Intervenção de Bernardino Soares na Assembleia de República

Jornadas parlamentares do PS

Jornadas parlamentares do PS, sob o lema «o socialismo democrático e a crise económica e social

Sr. Presidente,
Sr.ª Deputada Maria de Belém Roseira,
A sua intervenção teve muitas frases sonantes mas muito pouco de concreto. Olhei para ela como uma espécie de ensaio para uma árdua tarefa que a Sr.ª Deputada, pelas funções que vai ter numa próxima batalha eleitoral, que são públicas, que é a de tentar conciliar um discurso de esquerda com o apoio a uma política de direita.
Esse é um problema que a Sr.ª Deputada não conseguiu resolver bem nesta intervenção. Esperemos que tenha mais sorte noutras tarefas que vai ter a propósito desta contingência.
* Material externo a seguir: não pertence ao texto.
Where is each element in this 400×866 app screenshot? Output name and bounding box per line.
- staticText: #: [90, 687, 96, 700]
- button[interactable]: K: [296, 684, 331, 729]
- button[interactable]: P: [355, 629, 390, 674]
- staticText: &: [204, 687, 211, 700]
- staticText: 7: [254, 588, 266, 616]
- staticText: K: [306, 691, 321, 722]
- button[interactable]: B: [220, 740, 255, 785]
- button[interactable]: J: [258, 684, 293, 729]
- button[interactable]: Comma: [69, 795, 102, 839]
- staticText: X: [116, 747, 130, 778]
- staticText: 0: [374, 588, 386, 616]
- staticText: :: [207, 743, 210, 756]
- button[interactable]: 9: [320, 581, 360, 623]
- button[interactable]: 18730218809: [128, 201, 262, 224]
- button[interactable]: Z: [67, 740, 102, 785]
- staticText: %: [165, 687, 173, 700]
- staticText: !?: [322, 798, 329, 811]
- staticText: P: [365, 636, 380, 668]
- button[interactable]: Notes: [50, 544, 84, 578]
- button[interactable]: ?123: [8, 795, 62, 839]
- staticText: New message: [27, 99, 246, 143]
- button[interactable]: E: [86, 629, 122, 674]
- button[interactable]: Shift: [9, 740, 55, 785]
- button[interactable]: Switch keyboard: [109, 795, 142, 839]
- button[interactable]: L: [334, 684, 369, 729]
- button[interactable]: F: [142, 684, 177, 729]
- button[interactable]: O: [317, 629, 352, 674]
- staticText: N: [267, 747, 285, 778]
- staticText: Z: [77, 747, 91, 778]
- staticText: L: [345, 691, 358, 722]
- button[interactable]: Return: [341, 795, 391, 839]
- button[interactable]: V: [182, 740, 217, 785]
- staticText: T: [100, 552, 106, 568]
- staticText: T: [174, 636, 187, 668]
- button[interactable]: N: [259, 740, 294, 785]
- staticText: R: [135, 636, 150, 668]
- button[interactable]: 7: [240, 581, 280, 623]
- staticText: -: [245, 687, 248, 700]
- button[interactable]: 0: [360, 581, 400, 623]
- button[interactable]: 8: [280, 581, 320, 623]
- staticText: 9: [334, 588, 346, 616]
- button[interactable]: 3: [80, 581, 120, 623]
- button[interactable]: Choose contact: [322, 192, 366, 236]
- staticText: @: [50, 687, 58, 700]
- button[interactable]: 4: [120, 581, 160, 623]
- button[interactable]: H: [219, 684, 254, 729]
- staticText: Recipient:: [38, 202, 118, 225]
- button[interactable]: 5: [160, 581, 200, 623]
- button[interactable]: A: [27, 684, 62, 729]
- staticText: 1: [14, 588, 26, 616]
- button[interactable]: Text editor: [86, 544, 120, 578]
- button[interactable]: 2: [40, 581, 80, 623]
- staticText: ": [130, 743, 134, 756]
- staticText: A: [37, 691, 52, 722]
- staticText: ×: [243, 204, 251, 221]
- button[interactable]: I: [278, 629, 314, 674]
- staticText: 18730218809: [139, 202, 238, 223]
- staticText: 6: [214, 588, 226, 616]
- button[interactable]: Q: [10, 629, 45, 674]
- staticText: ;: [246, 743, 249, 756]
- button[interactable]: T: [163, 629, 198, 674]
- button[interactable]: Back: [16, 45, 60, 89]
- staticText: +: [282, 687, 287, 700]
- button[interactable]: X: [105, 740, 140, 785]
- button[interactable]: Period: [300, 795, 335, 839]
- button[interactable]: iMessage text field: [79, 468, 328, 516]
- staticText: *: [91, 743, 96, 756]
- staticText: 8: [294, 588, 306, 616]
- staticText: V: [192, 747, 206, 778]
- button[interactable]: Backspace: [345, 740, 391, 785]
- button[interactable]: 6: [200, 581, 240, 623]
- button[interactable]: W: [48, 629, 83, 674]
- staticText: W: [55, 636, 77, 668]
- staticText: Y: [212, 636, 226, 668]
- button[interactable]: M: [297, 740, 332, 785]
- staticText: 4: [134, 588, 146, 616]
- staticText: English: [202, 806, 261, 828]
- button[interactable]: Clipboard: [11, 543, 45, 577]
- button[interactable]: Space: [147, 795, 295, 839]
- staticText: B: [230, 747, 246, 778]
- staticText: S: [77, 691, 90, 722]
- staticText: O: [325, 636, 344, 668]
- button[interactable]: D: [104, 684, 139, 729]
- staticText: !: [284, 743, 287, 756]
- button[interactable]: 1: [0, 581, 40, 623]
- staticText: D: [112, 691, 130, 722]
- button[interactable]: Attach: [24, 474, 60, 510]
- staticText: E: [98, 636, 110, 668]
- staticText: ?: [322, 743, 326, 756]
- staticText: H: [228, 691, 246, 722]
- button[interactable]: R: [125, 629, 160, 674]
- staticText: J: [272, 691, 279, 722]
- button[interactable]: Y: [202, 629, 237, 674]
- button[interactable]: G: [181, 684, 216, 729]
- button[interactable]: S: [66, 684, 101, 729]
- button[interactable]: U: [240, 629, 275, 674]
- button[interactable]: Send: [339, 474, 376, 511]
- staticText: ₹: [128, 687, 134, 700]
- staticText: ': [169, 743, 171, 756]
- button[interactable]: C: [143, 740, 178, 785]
Quero também dizer-lhe, Sr.ª Deputada, que já vai parecendo certo a toda a gente que o vosso discurso de qualificação do vosso socialismo é apenas definido por exclusão das outras propostas. O que os senhores dizem não é o que querem fazer, o que os senhores dizem é que «como vocês, aí à esquerda, é que não queremos ser». É basicamente este o vosso discurso em matéria de definição de prioridades.
Pelas notícias que li, nas jornadas parlamentares do seu grupo parlamentar — cuja realização aproveito para saudar —, penso que a Sr.ª Deputada falou do modelo social e do seu debate. Claro que, a propósito disso, não disse nada sobre as medidas que o Governo está a aplicar, que não têm nada a ver com o modelo social que a Sr.ª Deputada aqui referiu nesta sua intervenção.
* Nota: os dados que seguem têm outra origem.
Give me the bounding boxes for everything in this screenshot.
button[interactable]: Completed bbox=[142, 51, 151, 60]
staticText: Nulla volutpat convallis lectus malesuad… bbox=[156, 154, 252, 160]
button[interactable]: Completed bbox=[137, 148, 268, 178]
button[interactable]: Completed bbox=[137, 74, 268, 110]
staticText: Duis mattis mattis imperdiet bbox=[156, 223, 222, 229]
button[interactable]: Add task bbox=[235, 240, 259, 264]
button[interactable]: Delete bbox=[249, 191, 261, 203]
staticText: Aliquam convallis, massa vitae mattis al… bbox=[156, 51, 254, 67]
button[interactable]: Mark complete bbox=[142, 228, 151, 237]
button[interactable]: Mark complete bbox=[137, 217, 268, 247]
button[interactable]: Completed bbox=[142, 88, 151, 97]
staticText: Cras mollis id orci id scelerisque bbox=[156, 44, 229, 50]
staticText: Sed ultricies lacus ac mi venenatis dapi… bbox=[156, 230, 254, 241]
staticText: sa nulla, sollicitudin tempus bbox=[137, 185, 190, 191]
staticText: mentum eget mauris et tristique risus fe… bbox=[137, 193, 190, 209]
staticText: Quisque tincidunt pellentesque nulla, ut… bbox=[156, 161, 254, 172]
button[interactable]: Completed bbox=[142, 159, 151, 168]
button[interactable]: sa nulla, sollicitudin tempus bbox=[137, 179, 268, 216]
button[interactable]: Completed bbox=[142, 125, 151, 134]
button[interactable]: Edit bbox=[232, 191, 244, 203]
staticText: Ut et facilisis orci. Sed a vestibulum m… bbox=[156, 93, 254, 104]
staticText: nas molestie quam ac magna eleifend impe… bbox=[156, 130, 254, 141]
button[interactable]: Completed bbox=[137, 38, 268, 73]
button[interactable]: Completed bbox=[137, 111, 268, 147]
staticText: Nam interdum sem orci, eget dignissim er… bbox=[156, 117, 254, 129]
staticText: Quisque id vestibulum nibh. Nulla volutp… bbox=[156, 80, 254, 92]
Por exemplo, nas jornadas parlamentares do Partido Socialista, foi debatido se deveria haver tectos ou critérios nas prestações sociais, tendo muita gente dito que devia haver critérios e não tectos. Ontem, o Sr. Ministro das Finanças esteve presente no Parlamento e, em resposta a uma pergunta do PCP, confirmou que não há critérios, que o critério é o tecto. Lá está uma contradição entre o discurso e a prática!
A Sr.ª Deputada falou também da defesa do interesse nacional — penso que em referência à questão do uso da golden share na Portugal Telecom. Ora, o Sr. Ministro das Finanças, perguntado sobre se haveria golden shares nestas privatizações absurdas que o Governo está a preparar, também já respondeu que não vai haver!
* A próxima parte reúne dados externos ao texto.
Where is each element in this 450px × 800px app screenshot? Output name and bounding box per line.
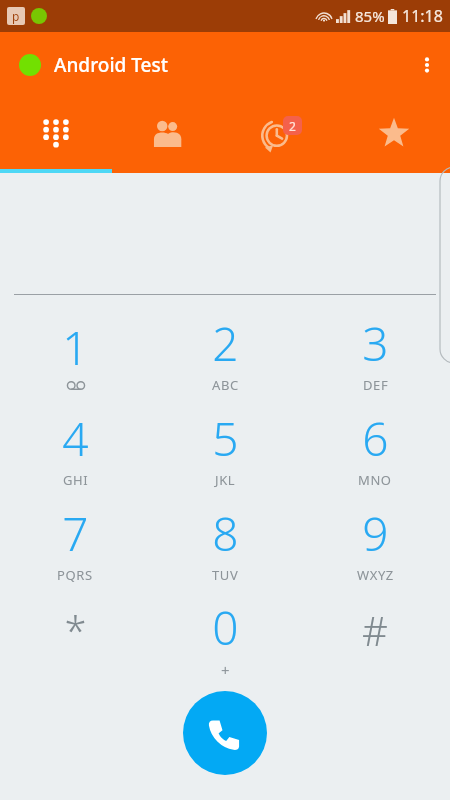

Portanto, para o PS, o interesse nacional na REN, na CP, nos Correios, na EDP, na Galp e em empresas estratégicas para o País já não interessa nada!... Interessava na segunda-feira e na terça-feira, nas Jornadas do Partido Socialista, mas já não interessa na quarta-feira, segundo as palavras do Sr. Ministro das Finanças.
Já, agora, Sr.ª Deputada, relativamente à questão da revisão constitucional, porque é que o PS não diz que não está disponível para nada do que o PSD propõe?!
Quanto a revisões constitucionais, já vimos, ao longo de muitos anos, que tudo começa sempre com o PS com solenes afirmações de que não vai ceder ao PSD e, geralmente, tudo acaba com uma capitulação total do PS às intenções do PSD.
Sabemos sempre como começam, mas nunca sabemos como acabam.
Portanto, Sr.ª Deputada, a sua intervenção foi mais um exercício de discurso à esquerda para quem governa com política de direita e com a direita a apoiar essa política. E essa é que é a contradição que não conseguirão resolver enquanto não optarem por fazer uma política de esquerda, que tanto apregoam mas nunca põem em prática.
Muito obrigado pela tolerância, Sr. Presidente.